Phishing URL Detection with ML


Phishing URL Detection with ML

Phishing is a form of fraud in which the attacker tries to learn sensitive information such as login credentials or account information by sending as a reputable entity or person in email or other communication channels.

Typically a victim receives a message that appears to have been sent by a known contact or organization. The message contains malicious software targeting the user’s computer or has links to direct victims to malicious websites in order to trick them into divulging personal and financial information, such as passwords, account IDs or credit card details.

Phishing is popular among attackers, since it is easier to trick someone into clicking a malicious link which seems legitimate than trying to break through a computer’s defense systems. The malicious links within the body of the message are designed to make it appear that they go to the spoofed organization using that organization’s logos and other legitimate contents.

In this article I explain: phishing domain (or Fraudulent Domain) characteristics, the features that distinguish them from legitimate domains, why it is important to detect these domains, and how they can be detected using machine learning and natural language processing techniques.

Many users unwittingly click phishing domains every day and every hour. The attackers are targeting both the users and the companies. According to the 3rd Microsoft Computing Safer Index Report, released in February 2014, the annual worldwide impact of phishing could be very high as $5 billion.

What is the reason of this cost?

The main reason is the lack of awareness of users. But security defenders must take precautions to prevent users from confronting these harmful sites. Preventing these huge costs can start with making people conscious in addition to building strong security mechanisms which are able to detect and prevent phishing domains from reaching the user.

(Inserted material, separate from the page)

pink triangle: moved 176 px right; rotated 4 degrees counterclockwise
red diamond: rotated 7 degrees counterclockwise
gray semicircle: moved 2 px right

Characteristics of Phishing Domains

Lets check the URL structure for the clear understanding of how attackers think when they create a phishing domain.

Uniform Resource Locator (URL) is created to address web pages. The figure below shows relevant parts in the structure of a typical URL.

It begins with a protocol used to access the page. The fully qualified domain name identifies the server who hosts the web page. It consists of a registered domain name (second-level domain) and suffix which we refer to as top-level domain (TLD). The domain name portion is constrained since it has to be registered with a domain name Registrar. A Host name consists of a subdomain name and a domain name. An phisher has full control over the subdomain portions and can set any value to it. The URL may also have a path and file components which, too, can be changed by the phisher at will. The subdomain name and path are fully controllable by the phisher. We use the term FreeURL to refer to those parts of the URL in the rest of the article.

The attacker can register any domain name that has not been registered before. This part of URL can be set only once. The phisher can change FreeURL at any time to create a new URL. The reason security defenders struggle to detect phishing domains is because of the unique part of the website domain (the FreeURL). When a domain detected as a fraudulent, it is easy to prevent this domain before an user access to it.

Some threat intelligence companies detect and publish fraudulent web pages or IPs as blacklists, thus preventing these harmful assets by others is getting easier. (cymon, firehol)

The attacker must intelligently choose the domain names because the aim should be convincing the users,and then setting the FreeURL to make detection difficult. Lets analyse an example given below.

Although the real domain name is active-userid.com, the attacker tried to make the domain look like paypal.com by adding FreeURL. When users see paypal.com at the beginning of the URL, they can trust the site and connect it, then can share their sensitive information to the this fraudulent site. This is a frequently used method by attackers.

Other methods that are often used by attackers are Cybersquatting and Typosquatting.

Cybersquatting (also known as domain squatting), is registering, trafficking in, or using a domain name with bad faith intent to profit from the goodwill of a trademark belonging to someone else. The cybersquatter may offer selling the domain to a person or company who owns a trademark contained within the name at an inflated price or may use it for fraudulent purposes such as phishing. For example, the name of your company is “abcompany” and you register as abcompany.com. Then phishers can register abcompany.net, abcompany.org, abcompany.biz and they can use it for fraudulent purpose.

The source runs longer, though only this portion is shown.